Legal challenges filed to Trump's 'conscience' rule that allows healthcare workers to refuse care for religious reasons

Medical justice
Lawsuits allege a new federal rule would reduce access to healthcare, particularly for women, LGBTQ individuals and other vulnerable populations. (Getty/yavdat)

Two lawsuits were filed Tuesday suing the Trump administration to overturn a conscience rights rule that protects healthcare workers who object to procedures such as abortion for religious or moral reasons.

A coalition of 23 states and municipalities filed a lawsuit (PDF) to challenge a final rule issued by the Department of Health and Human Services (HHS) that allows healthcare clinicians to decline to provide services that conflict with their moral or religious beliefs. The lawsuit was filed in a Manhattan federal court and asks a judge to declare the rule unconstitutional and in excess of HHS’ statutory jurisdiction.

The final rule, dubbed by its opponents as the “healthcare refusal rule,” is scheduled to take effect in July.

A separate lawsuit (PDF) was filed in San Francisco federal court, brought by the state of California. Attorney General Xavier Becerra, who filed the lawsuit, argued that the new rule is unlawful and reckless.

The city of San Francisco was the first to take legal action seeking to invalidate the final rule, issued by HHS’ Office for Civil Rights (OCR) on May 2, immediately filing a lawsuit.

In New York, Attorney General Letitia James led the coalition filing the lawsuit which it said expands the ability of businesses and individuals to refuse to provide necessary healthcare on the basis of their religious beliefs or moral convictions.

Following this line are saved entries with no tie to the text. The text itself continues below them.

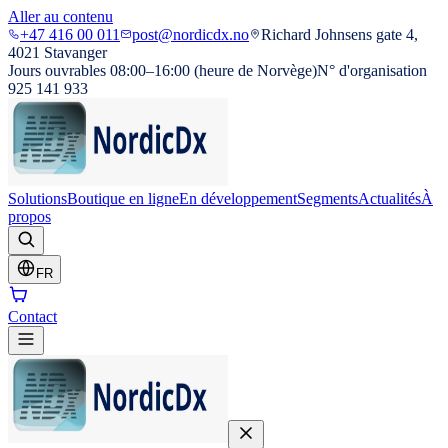
Aller au contenu
+47 416 00 011
post@nordicdx.no
Richard Johnsens gate 4,
4021 Stavanger
Jours ouvrables 08:00–16:00 (heure de Norvège)
N° d'organisation
925 141 933
Solutions
Boutique en ligne
En développement
Segments
Actualités
À
propos
FR
Contact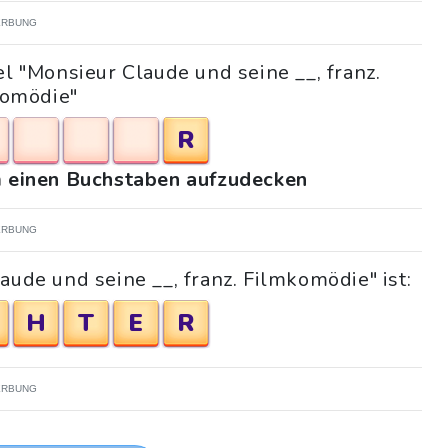
RBUNG
l "Monsieur Claude und seine __, franz.
omödie"
R
um einen Buchstaben aufzudecken
RBUNG
aude und seine __, franz. Filmkomödie" ist:
H
T
E
R
RBUNG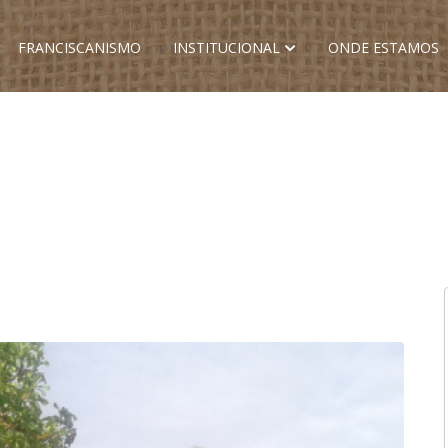
FRANCISCANISMO
INSTITUCIONAL
ONDE ESTAMOS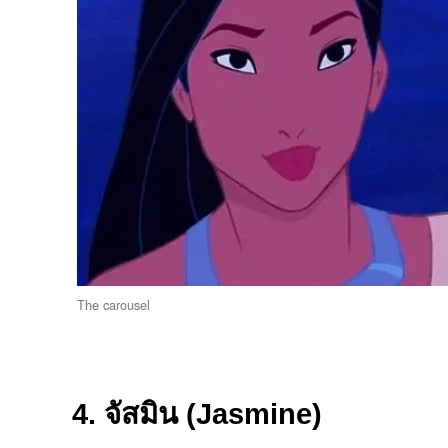
The carousel
4. จัสมิน (Jasmine)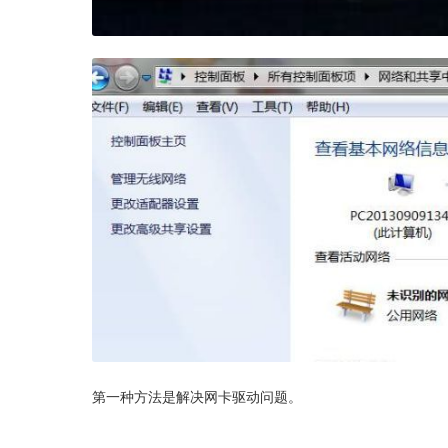
第一种方法是解决网卡驱动问题。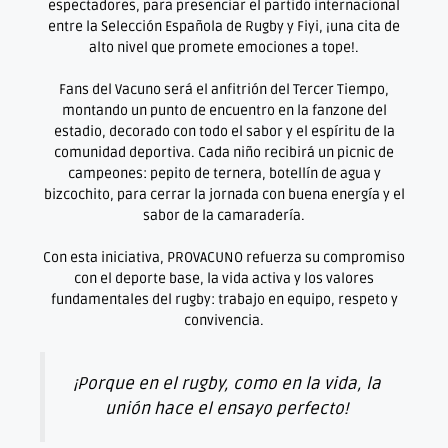
espectadores, para presenciar el partido internacional
entre la Selección Española de Rugby y Fiyi, ¡una cita de
alto nivel que promete emociones a tope!.
Fans del Vacuno será el anfitrión del Tercer Tiempo,
montando un punto de encuentro en la fanzone del
estadio, decorado con todo el sabor y el espíritu de la
comunidad deportiva. Cada niño recibirá un picnic de
campeones: pepito de ternera, botellín de agua y
bizcochito, para cerrar la jornada con buena energía y el
sabor de la camaradería.
Con esta iniciativa, PROVACUNO refuerza su compromiso
con el deporte base, la vida activa y los valores
fundamentales del rugby: trabajo en equipo, respeto y
convivencia.
¡Porque en el rugby, como en la vida, la
unión hace el ensayo perfecto!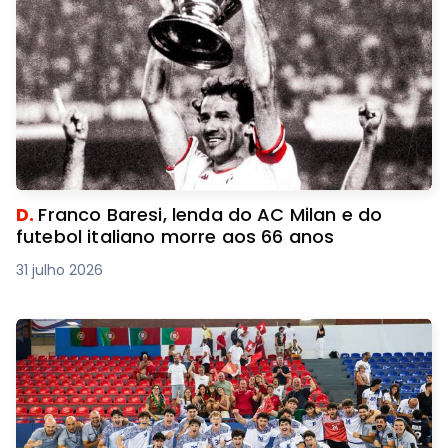
D.
Franco Baresi, lenda do AC Milan e do
futebol italiano morre aos 66 anos
31 julho 2026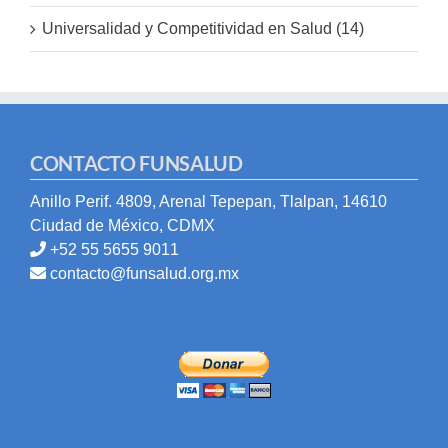
Universalidad y Competitividad en Salud (14)
CONTACTO FUNSALUD
Anillo Perif. 4809, Arenal Tepepan, Tlalpan, 14610
Ciudad de México, CDMX
+52 55 5655 9011
contacto@funsalud.org.mx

RELATED: HHS issues new rule with 'conscience' protections for healthcare workers

“Once again, the Trump Administration is putting politics over the health and safety of Americans,” James said in a statement. “The federal government is giving healthcare providers free license to openly discriminate and refuse care to patients—a gross misinterpretation of religious freedom that will have devastating consequences on communities throughout the country. When the health of our residents is at stake, and the safety of vulnerable populations hang in the balance, we cannot rest until this ‘health care refusal’ rule is stopped.” 

James said the rule drastically expands the number of providers eligible to make such refusals, ranging from ambulance drivers to emergency room doctors to receptionists to customer service representatives at insurance companies. 

In addition to New York, the lawsuit was filed by the city of New York, Colorado, Connecticut, Delaware, the District of Columbia, Hawaii, Illinois, Maryland, Massachusetts, Michigan, Minnesota, Nevada, New Jersey, New Mexico, Oregon, Pennsylvania, Rhode Island, Vermont, Virginia, Wisconsin, the city of Chicago and Cook County, Illinois.  

The suit filed Tuesday in California says the final rule creates a broad exemption that permits any individual, entity or provider—from doctors to front office staff—to deny patients basic healthcare, including reproductive and emergency care, not just on the basis of federally protected conscience allowances but also on the basis of “ethical or other reasons.” The lawsuit says the rule encourages discrimination against vulnerable patients, including women and LGBTQ individuals.

RELATED: New 'conscience' rule: Proponents say it protects healthcare workers' rights, opponents fear 'free pass' for discrimination

“The Trump Administration should be expanding access to care, not opening the door to limitless denials of care for vulnerable patients and communities,” Becerra said in a statement. “This notion of licensing the discriminate refusal of care to patients smacks of a century-old, bigoted mindset. This is 2019, not 1920. California won’t backslide.” 

In a Twitter post, the California Medical Association supported the lawsuit. “This action by the Trump administration could lead to discrimination that is prohibited under both federal and California law, adversely impact patient access to comprehensive care and inappropriately insert politics into the patient-physician relationship,” the physicians’ group said.

HHS has said the rule change is needed to protect the religious freedom of employees who may object to some healthcare procedures. Roger Severino, director of HHS’ OCR, which will enforce the rule, says it does not create any new laws but provides enforcement tools for 25 laws passed by Congress that are already on the books.

The controversial rule is intended to protect individuals and healthcare entities from discrimination on the basis of their exercise of conscience in HHS-funded programs. The rule will protect providers, individuals and other healthcare entities from having to provide, participate in, pay for, provide coverage of or refer for services such as abortion, sterilization or assisted suicide. It also includes conscience protections with respect to advance directives, OCR said.